Alice C. Linsley
The "Great Commission" of Christians is the instruction of the resurrected Lord Jesus Christ to his disciples that they should spread his teachings to all the nations of the world. The term is not found in the Bible. It was first used by James Hudson Taylor, a British missionary to China. The idea of commissioning is familiar to people in the military and the term is appropriately applied to the Church Militant.
Jesus' teachings reflect His righteous rule. His teachings are true. They are given by the One is is Truth. That is why the Great Commission is attached to the authority of Jesus Christ. Note the wording of Matthew 28:18-20:
Now the eleven disciples went to Galilee, to the mountain to which Jesus had directed them. And when they saw him they worshiped him, but some doubted. And Jesus came and said to them, “All authority in heaven and on earth has been given to me. Go therefore and make disciples of all nations, baptizing them in the name of the Father and of the Son and of the Holy Spirit, teaching them to observe all that I have commanded you. And behold, I am with you always, to the end of the age.”

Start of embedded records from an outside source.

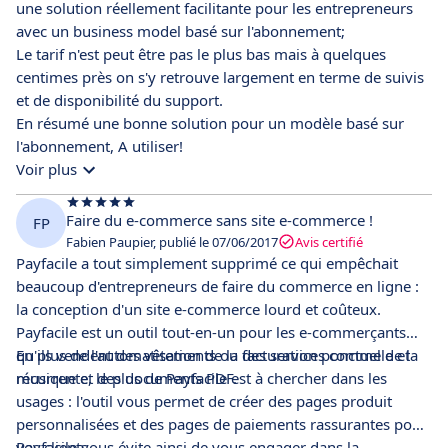
une solution réellement facilitante pour les entrepreneurs
avec un business model basé sur l'abonnement;
Le tarif n'est peut être pas le plus bas mais à quelques
centimes près on s'y retrouve largement en terme de suivis
et de disponibilité du support.
En résumé une bonne solution pour un modèle basé sur
l'abonnement, A utiliser!
Voir plus
Faire du e-commerce sans site e-commerce !
FP
Fabien Paupier, publié le 07/06/2017
Avis certifié
Payfacile a tout simplement supprimé ce qui empêchait
beaucoup d'entrepreneurs de faire du commerce en ligne :
la conception d'un site e-commerce lourd et coûteux.
Payfacile est un outil tout-en-un pour les e-commerçants
qu'ils vendent des vêtements ou des services comme de la
En plus de l'automatisation de la facturation ponctuelle et
musique et des documents PDF.
récurrente, le plus de Payfacile est à chercher dans les
usages : l'outil vous permet de créer des pages produit
personnalisées et des pages de paiements rassurantes pour
vos clients.
Payfacile vous évite ainsi de vous engager dans la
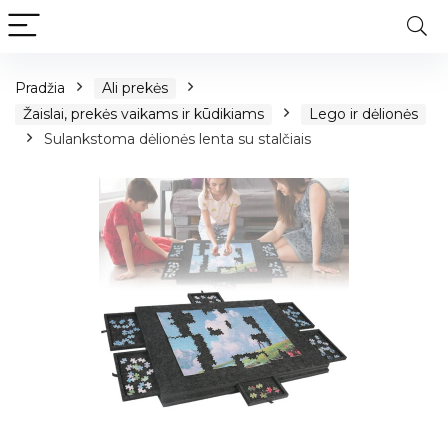
Pradžia
Ali prekės
Žaislai, prekės vaikams ir kūdikiams
Lego ir dėlionės
Sulankstoma dėlionės lenta su stalčiais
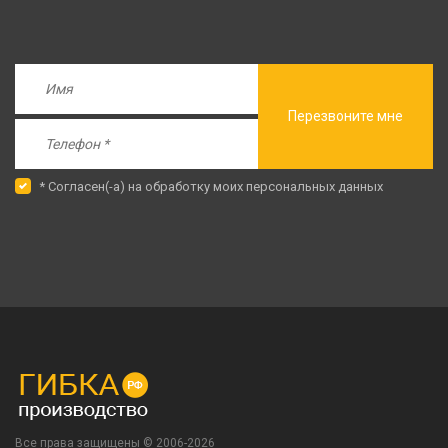
Перезвоните мне
* Cогласен(-а) на обработку моих персональных данных
Все права защищены © 2006-
2026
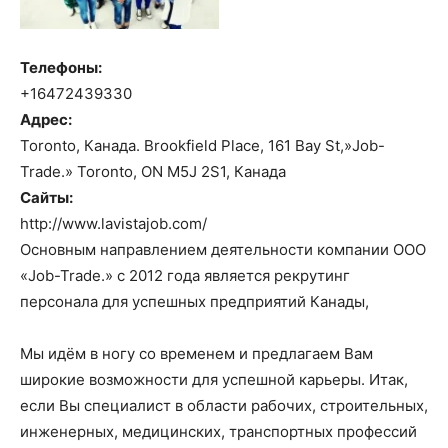
Телефоны:
+16472439330
Адрес:
Toronto, Канада. Brookfield Place, 161 Bay St,»Job-
Trade.» Toronto, ON M5J 2S1, Канада
Сайты:
http://www.lavistajob.com/
Основным направлением деятельности компании OOO
«Job-Trade.» с 2012 года является рекрутинг
персонала для успешных предприятий Канады,
Мы идём в ногу со временем и предлагаем Вам
широкие возможности для успешной карьеры. Итак,
если Вы специалист в области рабочих, строительных,
инженерных, медицинских, транспортных профессий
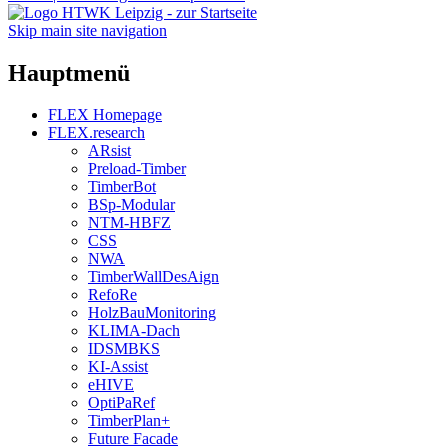
Skip main site navigation
Hauptmenü
FLEX Homepage
FLEX.research
ARsist
Preload-Timber
TimberBot
BSp-Modular
NTM-HBFZ
CSS
NWA
TimberWallDesAign
RefoRe
HolzBauMonitoring
KLIMA-Dach
IDSMBKS
KI-Assist
eHIVE
OptiPaRef
TimberPlan+
Future Facade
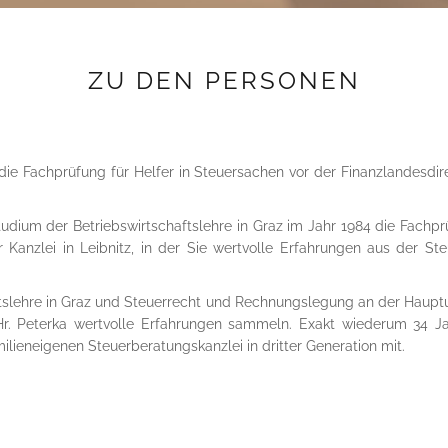
ZU DEN PERSONEN
ie Fachprüfung für Helfer in Steuersachen vor der Finanzlandesdi
udium der Betriebswirtschaftslehre in Graz im Jahr 1984 die Fachpr
r Kanzlei in Leibnitz, in der Sie wertvolle Erfahrungen aus der 
ftslehre in Graz und Steuerrecht und Rechnungslegung an der Hauptu
r. Peterka wertvolle Erfahrungen sammeln. Exakt wiederum 34 Ja
milieneigenen Steuerberatungskanzlei in dritter Generation mit.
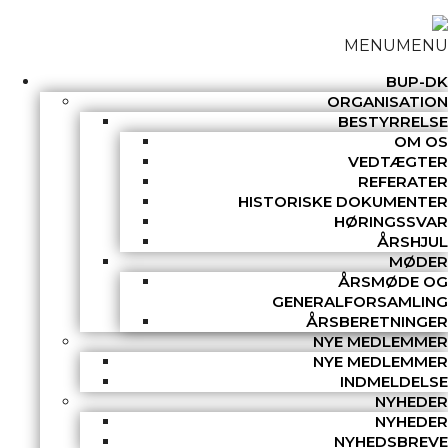
MENU
MENU
BUP-DK
ORGANISATION
BESTYRRELSE
OM OS
VEDTÆGTER
REFERATER
HISTORISKE DOKUMENTER
HØRINGSSVAR
ÅRSHJUL
MØDER
ÅRSMØDE OG
GENERALFORSAMLING
ÅRSBERETNINGER
NYE MEDLEMMER
NYE MEDLEMMER
INDMELDELSE
NYHEDER
NYHEDER
NYHEDSBREVE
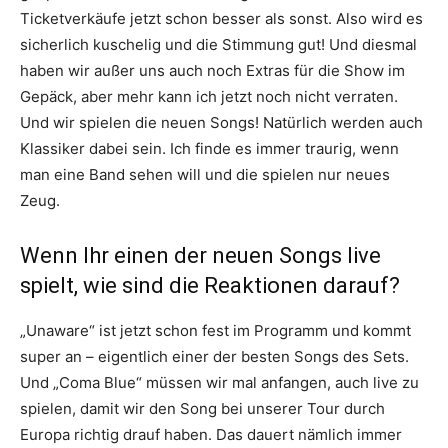
Ticketverkäufe jetzt schon besser als sonst. Also wird es
sicherlich kuschelig und die Stimmung gut! Und diesmal
haben wir außer uns auch noch Extras für die Show im
Gepäck, aber mehr kann ich jetzt noch nicht verraten.
Und wir spielen die neuen Songs! Natürlich werden auch
Klassiker dabei sein. Ich finde es immer traurig, wenn
man eine Band sehen will und die spielen nur neues
Zeug.
Wenn Ihr einen der neuen Songs live
spielt, wie sind die Reaktionen darauf?
„Unaware“ ist jetzt schon fest im Programm und kommt
super an – eigentlich einer der besten Songs des Sets.
Und „Coma Blue“ müssen wir mal anfangen, auch live zu
spielen, damit wir den Song bei unserer Tour durch
Europa richtig drauf haben. Das dauert nämlich immer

Jesus has "all authority" and in that authority we are to make disciples, baptizing them according to the Trinitarian Formula. teaching them to observe all that Christ has commanded. It is a big job! However, we are not alone in this labor. The Lord Jesus promises to be with us always.
Did Jesus Disciples take this commissioning seriously? Yes, they did. Within less than a century, they had "turned the world upside down" (Act 17:6). The Disciples did tell others what Jesus said and did because John 30:30-31 notes that "Jesus performed many other signs in the presence of his disciples, which art not recorded in this book [agrapha - Greek for "unwritten things"]. John's Gospel was written between 80 and 90 AD, and includes material found in Mark's Gospel (c. 64 AD) and Luke's Gospel (c. 75 AD), but also has material that is not found in the other Gospels. By John's time, other saying of Jesus had circulated rather widely.
Examples of agrapha are found in the writings of the early Church Fathers. Here are some examples:
Justin Martyr (AD 100-165): "Wherefore also our Lord Jesus Christ said, 'In whatsoever things I apprehend you, in those I shall judge you." (Dialogue 47)
Clement of Alexandria (AD 150-215): "For ask, he says for the great things, and the small shall be added to you." (Stom. I, 24, 158)
Origen of Alexandria (A 185-254): "But the Savior himself saith; 'He who is near me tis near the fire; he who is far from me, is far from the kingdom." (Homil. in Jer., XX.3)
That these sayings of Jesus and many others spread far and wide by 200 AD tells us that his followers were doing what he asked them to do. Jesus Christ's followers were and are still spreading the Gospel in obedience to His Divine Directive.